[Start of section]

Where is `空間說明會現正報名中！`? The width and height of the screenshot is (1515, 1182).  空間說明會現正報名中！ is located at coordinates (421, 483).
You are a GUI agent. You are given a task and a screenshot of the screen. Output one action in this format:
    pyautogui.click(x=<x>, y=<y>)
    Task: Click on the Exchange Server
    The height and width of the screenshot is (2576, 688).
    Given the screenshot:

[End of section]

### Problem to solve
Up to and including the line containing "You are a GUI", please write out the listing exactly, starting from its first line.

### Written reply
Where is `空間說明會現正報名中！`? The width and height of the screenshot is (1515, 1182).  空間說明會現正報名中！ is located at coordinates (421, 483).
You are a GUI agent. You are given a task and a screenshot of the screen. Output one action in this format:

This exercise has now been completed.